**Work required**
Filter the listing below down to the lines with the word "across" and copy those.

**Available data**
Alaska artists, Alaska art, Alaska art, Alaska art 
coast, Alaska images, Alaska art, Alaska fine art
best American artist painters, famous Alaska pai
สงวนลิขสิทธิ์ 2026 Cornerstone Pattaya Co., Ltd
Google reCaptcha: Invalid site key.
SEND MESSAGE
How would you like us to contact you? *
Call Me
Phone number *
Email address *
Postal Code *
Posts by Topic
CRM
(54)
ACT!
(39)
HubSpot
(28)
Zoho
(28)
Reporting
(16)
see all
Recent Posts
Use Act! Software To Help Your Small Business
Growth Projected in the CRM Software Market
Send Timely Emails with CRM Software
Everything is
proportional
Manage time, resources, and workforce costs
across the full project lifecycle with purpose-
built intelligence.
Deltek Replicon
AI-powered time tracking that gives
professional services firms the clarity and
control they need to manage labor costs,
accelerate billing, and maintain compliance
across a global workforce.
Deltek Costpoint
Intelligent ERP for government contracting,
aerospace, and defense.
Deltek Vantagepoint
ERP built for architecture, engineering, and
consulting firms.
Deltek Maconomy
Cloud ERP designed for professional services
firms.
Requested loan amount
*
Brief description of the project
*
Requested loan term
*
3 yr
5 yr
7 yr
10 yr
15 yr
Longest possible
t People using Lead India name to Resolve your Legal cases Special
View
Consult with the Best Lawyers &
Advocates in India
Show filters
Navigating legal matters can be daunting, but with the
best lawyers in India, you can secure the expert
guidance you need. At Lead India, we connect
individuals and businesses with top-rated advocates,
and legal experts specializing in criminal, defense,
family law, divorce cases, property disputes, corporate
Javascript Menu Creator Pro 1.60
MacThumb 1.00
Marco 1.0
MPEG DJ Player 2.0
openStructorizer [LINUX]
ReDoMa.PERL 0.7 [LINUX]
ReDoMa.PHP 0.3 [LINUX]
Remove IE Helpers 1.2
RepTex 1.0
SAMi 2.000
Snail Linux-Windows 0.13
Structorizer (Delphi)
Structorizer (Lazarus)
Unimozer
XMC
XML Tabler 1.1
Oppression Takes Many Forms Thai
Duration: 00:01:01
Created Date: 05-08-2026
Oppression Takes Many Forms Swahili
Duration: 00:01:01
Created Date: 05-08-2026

**Your solution**
across the full project lifecycle with purpose-
across a global workforce.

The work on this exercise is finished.